USVI: Instantly college bound
More than 20 colleges and universities courted seniors from local high schools at an annual recruitment fair at Charlotte Amalie High School on Friday.
...
In fact, several qualified seniors were offered admittance and scholarships - on the spot - after filling out applications and presenting documentation of their grades and test scores.
Students also met with representatives from technical schools and the U.S. Air Force, Army, Navy, Coast Guard, Marines, Air National Guard and Army National Guard, said Gregory Tyler, a Central High counselor who coordinates the fair. Of the 23 schools that attended, 20 are historically black colleges or universities, he said.
...
Two students from Ivanna Eudora Kean High School with high grades and Standardized Achievement Test scores were offered on Friday conditional admittance and full, four-year scholarships - worth $80,000 - to Benedict College in South Carolina, according to the college's representative.
"This is my ninth year attending the college fair, and I always find such wonderful students here," said Phyllis Thompson, director of admissions for Benedict.
I need somebody to explain this to me. This: "Of the 23 schools that attended, 20 are historically black colleges or universities," and this, "Two students from Ivanna Eudora Kean High School with high grades and Standardized Achievement Test scores," and this, "several qualified seniors were offered admittance and scholarships - on the spot - after filling out applications and presenting documentation of their grades and test scores."

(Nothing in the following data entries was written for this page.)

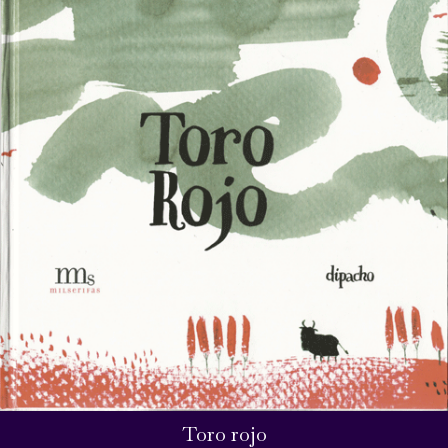
Toro rojo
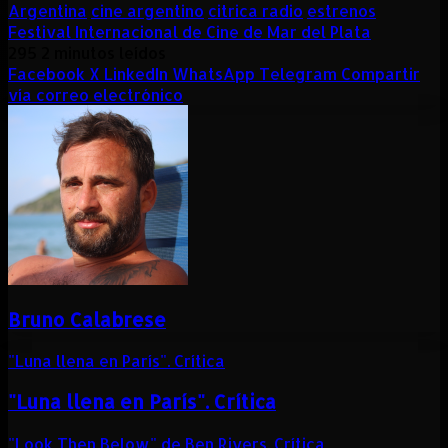
Argentina
cine argentino
citrica radio
estrenos
Festival Internacional de Cine de Mar del Plata
295
2 minutos leídos
Facebook
X
LinkedIn
WhatsApp
Telegram
Compartir
vía correo electrónico
Bruno Calabrese
"Luna llena en París". Crítica
"Luna llena en París". Crítica
"Look Then Below" de Ben Rivers. Crítica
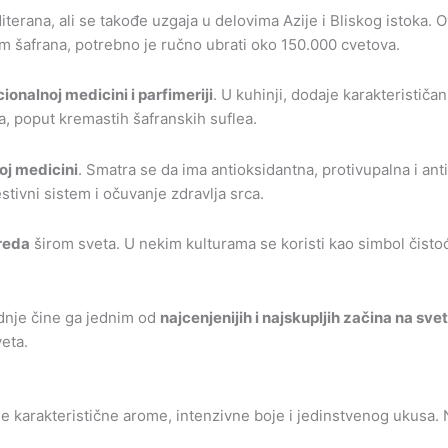
diterana, ali se takođe uzgaja u delovima Azije i Bliskog istoka. 
m šafrana, potrebno je ručno ubrati oko 150.000 cvetova.
cionalnoj medicini i parfimeriji
. U kuhinji, dodaje karakterističa
, poput kremastih šafranskih suflea.
oj medicini
. Smatra se da ima antioksidantna, protivupalna i ant
stivni sistem i očuvanje zdravlja srca.
breda
širom sveta. U nekim kulturama se koristi kao simbol čisto
odnje čine ga jednim od
najcenjenijih i najskupljih začina na sve
eta.
e karakteristične arome, intenzivne boje i jedinstvenog ukusa. 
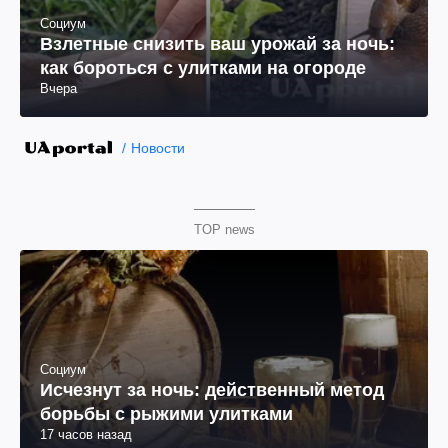
Социум
Взлетные снизить ваш урожай за ночь:
как бороться с улитками на огороде
Вчера
Новости
TOP news
Социум
Исчезнут за ночь: действенный метод
борьбы с рыжими улитками
17 часов назад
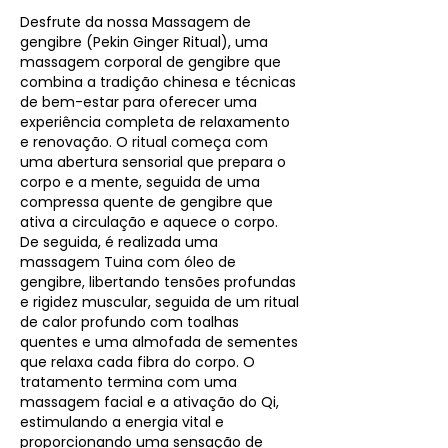
Desfrute da nossa Massagem de
gengibre (Pekin Ginger Ritual), uma
massagem corporal de gengibre que
combina a tradição chinesa e técnicas
de bem-estar para oferecer uma
experiência completa de relaxamento
e renovação. O ritual começa com
uma abertura sensorial que prepara o
corpo e a mente, seguida de uma
compressa quente de gengibre que
ativa a circulação e aquece o corpo.
De seguida, é realizada uma
massagem Tuina com óleo de
gengibre, libertando tensões profundas
e rigidez muscular, seguida de um ritual
de calor profundo com toalhas
quentes e uma almofada de sementes
que relaxa cada fibra do corpo. O
tratamento termina com uma
massagem facial e a ativação do Qi,
estimulando a energia vital e
proporcionando uma sensação de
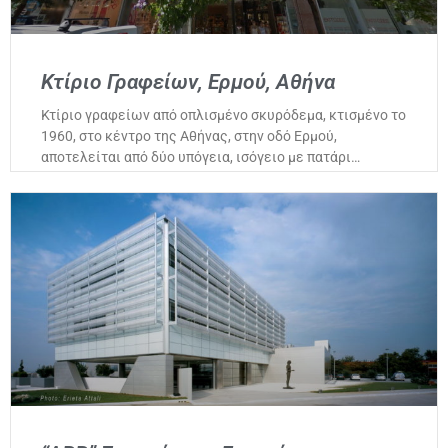
Κτίριο Γραφείων, Ερμού, Αθήνα
Κτίριο γραφείων από οπλισμένο σκυρόδεμα, κτισμένο το
1960, στο κέντρο της Αθήνας, στην οδό Ερμού,
αποτελείται από δύο υπόγεια, ισόγειο με πατάρι…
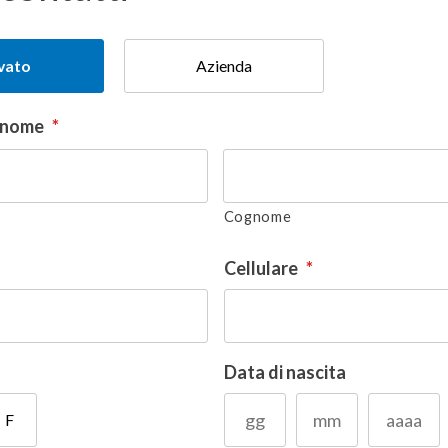
ivato
Azienda
gnome
*
Cognome
Cellulare
*
Data di nascita
F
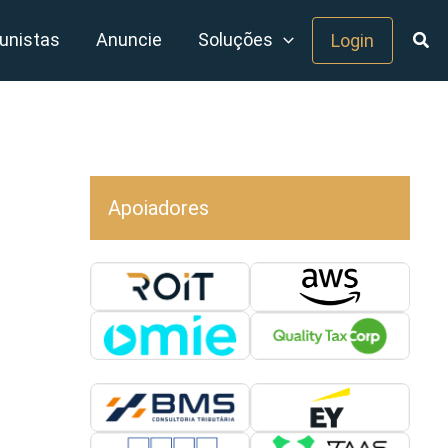
unistas
Anuncie
Soluções
Login
Apoiadores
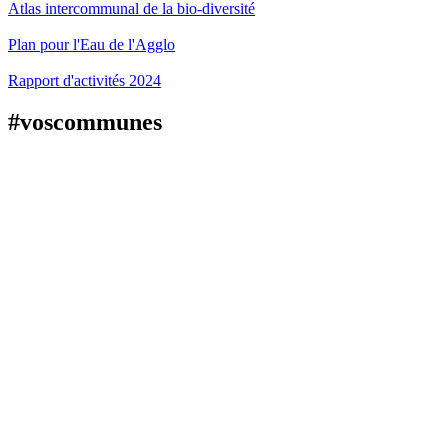
Atlas intercommunal de la bio-diversité
Plan pour l'Eau de l'Agglo
Rapport d'activités 2024
#voscommunes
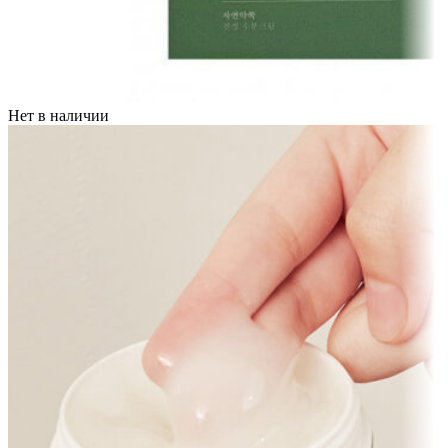
Нет в наличии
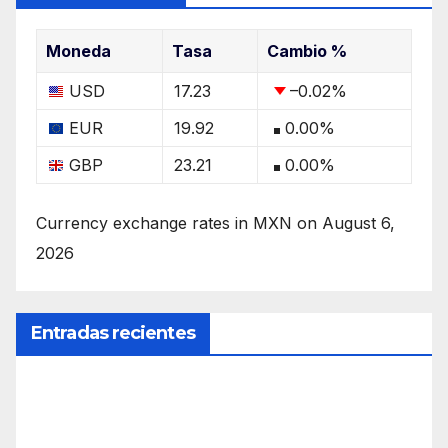
Moneda
Tasa
Cambio %
USD
17.23
–0.02
%
EUR
19.92
0.00
%
GBP
23.21
0.00
%
Currency exchange rates in
MXN
on August 6,
2026
Entradas recientes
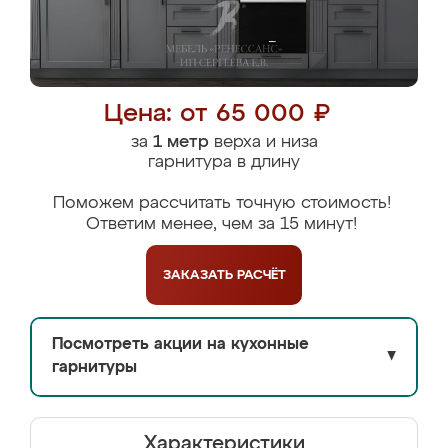
Цена: от 65 000 ₽
за
1 метр
верха и низа
гарнитура в длину
Поможем рассчитать точную стоимость!
Ответим менее, чем за 15 минут!
ЗАКАЗАТЬ
РАСЧЁТ
Посмотреть акции на кухонные
▼
гарнитуры
Характеристики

Are there different standards for different groups of black students amongst college recruiters? If the student is American, high grades and SATs aren't expected because, they're black, you know, and we don't expect that of them? If they are Caribbean, then high scores are because, they're coconuts*, you know, and we do expect it of them? This is inter- and intra-race racist insanity, one that has been bred by affirmative action.
I'd like us to ponder the following: What role has affirmative action had in defining expectations down with regard to black students? What role has it had to play in students deciding that, since race was enough to gain admission to almost anywhere, there was no true need for academic performance? What role has affirmative action had to play in the tainting of the truly bright kids with the incompetent brush of the slackers?
A good friend tells me I don't understand the significance of affirmative action as a tool to redress past wrongs. He may be quite right about that. Maybe I don't. Affirmative action was supposed to be about equality of opportunity to access, but it was altered, over time, to be about quotas. Where opportunity with regard to access would've required achievement to ensure access, quotas merely require that one shows up. The primary qualification is not academic but genetic, accidental.
What I do see is the evil that the change in the nature of affirmative action has done to the perception of blacks, inter- and intra-race, and to the psyche of blacks who, consciously or not, may assume a defensive posture because of the perception. How many high achievers out there have a chip on their shoulder because of having to fight the perception?
Perception is not always reality, but it is the black kids who have to live with the negative one that race signals intellectual ability. [The perception of Asian kids, on the other hand, is that they are academic high achievers.] The only way to replace the old perception with the new is to change the reality itself and demand performance of all students, regardless of race, geographic location, culture, income, parenting, and all of that. If these kids in the USVI are expected to, and can, flog the books for high grades and SAT scores, there should be similar expectations of the black ones on the mainland. Anything else is racist.
*I didn't invent the term, coconut, though I had it flung at me. It took me years to figure out what was meant. Think about what it really says.